Listed entries:
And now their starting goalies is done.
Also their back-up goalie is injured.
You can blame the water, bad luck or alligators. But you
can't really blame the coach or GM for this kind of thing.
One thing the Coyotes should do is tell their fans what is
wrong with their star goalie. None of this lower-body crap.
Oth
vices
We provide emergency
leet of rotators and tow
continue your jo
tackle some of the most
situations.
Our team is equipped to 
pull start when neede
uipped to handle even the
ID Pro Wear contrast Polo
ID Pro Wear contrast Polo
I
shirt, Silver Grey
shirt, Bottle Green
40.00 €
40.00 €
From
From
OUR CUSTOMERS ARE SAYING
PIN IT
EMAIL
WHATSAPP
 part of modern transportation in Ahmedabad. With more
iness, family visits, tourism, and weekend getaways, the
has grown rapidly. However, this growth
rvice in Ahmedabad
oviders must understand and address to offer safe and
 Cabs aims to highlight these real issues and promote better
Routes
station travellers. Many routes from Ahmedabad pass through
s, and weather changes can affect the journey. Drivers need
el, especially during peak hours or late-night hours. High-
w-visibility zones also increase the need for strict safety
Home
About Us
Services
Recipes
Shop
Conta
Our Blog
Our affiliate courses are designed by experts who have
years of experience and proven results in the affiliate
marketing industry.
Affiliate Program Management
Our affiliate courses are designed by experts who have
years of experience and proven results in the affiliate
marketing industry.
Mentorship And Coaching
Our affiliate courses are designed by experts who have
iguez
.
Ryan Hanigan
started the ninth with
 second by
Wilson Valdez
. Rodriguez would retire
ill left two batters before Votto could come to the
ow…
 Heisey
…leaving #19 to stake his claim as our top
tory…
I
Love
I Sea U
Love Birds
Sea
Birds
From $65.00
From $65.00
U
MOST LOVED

--

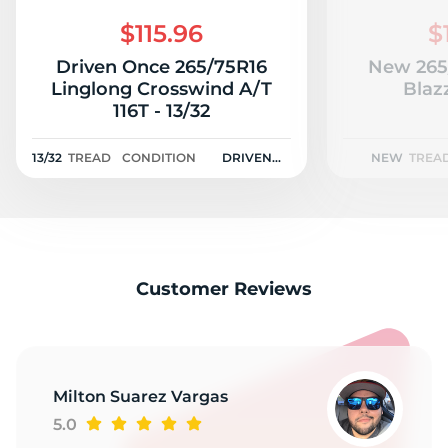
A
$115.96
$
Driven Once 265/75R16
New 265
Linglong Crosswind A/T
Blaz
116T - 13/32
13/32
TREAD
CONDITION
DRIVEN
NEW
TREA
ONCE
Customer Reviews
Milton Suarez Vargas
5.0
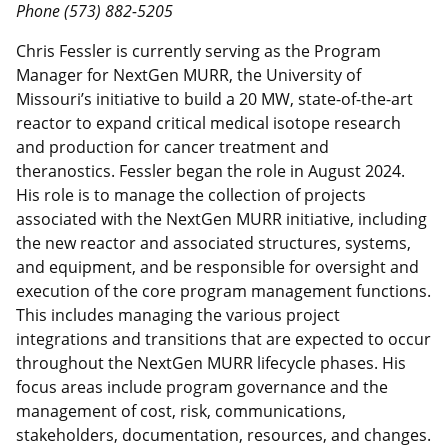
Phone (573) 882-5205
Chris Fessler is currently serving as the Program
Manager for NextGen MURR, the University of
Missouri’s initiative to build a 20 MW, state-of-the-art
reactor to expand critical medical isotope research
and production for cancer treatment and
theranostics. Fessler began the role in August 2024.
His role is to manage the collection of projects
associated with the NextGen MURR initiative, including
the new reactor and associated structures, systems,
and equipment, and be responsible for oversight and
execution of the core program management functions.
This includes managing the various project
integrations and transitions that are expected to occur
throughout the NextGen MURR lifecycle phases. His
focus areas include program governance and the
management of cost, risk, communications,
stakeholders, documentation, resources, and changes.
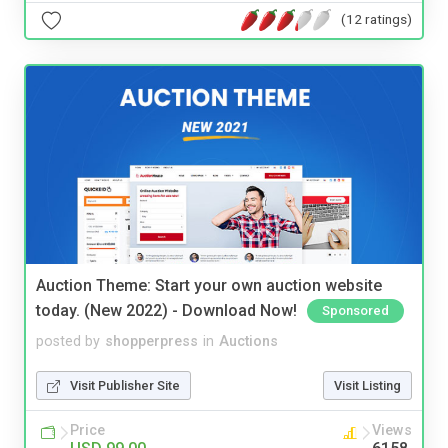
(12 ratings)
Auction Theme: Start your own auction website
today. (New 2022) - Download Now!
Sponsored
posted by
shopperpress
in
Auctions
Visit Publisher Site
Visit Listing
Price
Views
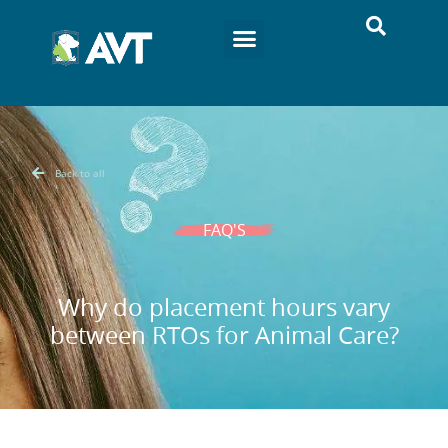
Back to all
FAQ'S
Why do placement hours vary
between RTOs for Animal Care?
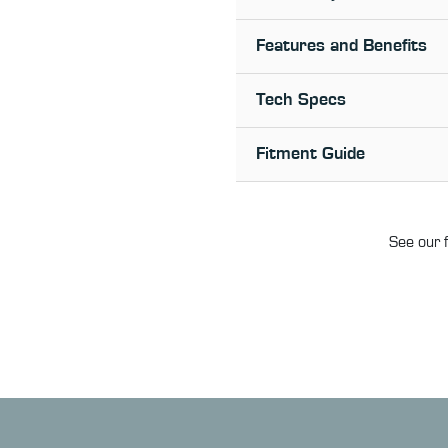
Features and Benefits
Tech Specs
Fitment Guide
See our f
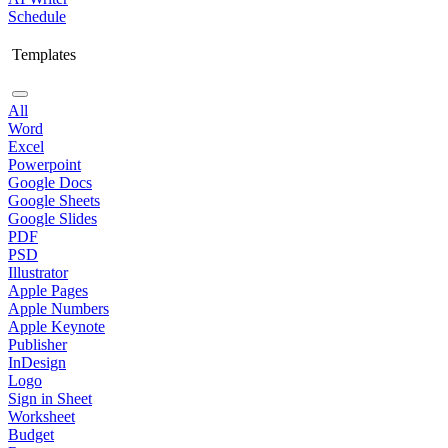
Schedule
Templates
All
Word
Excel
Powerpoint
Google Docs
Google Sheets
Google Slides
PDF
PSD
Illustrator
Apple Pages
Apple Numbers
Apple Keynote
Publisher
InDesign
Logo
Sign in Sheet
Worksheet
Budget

What needs to be done:
Go through the material and copy each line in which the word "reactor" occurs.

Written answer:
reactor to expand critical medical isotope research
the new reactor and associated structures, systems,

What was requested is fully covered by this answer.